Given data:
"""

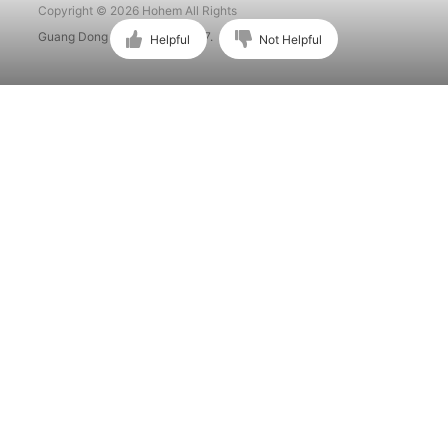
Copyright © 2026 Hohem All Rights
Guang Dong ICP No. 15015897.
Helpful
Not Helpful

"""
"""

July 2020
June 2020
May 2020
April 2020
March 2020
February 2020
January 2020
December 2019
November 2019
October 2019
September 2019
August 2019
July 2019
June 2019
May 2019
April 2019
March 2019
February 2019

"""
"""

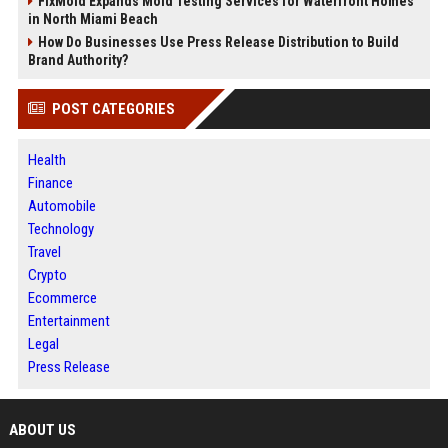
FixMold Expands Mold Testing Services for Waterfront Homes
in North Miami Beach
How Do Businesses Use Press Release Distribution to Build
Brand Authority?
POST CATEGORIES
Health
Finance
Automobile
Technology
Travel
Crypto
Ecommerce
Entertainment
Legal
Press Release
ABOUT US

"""

Problem details: Please give back exactly the lines of this listing beginning at the line with "Copyright © 2026 Hohem All Rights" and ending with the line with "Not Helpful", both included, and nothing else.

Result:
Copyright © 2026 Hohem All Rights
Guang Dong ICP No. 15015897.
Helpful
Not Helpful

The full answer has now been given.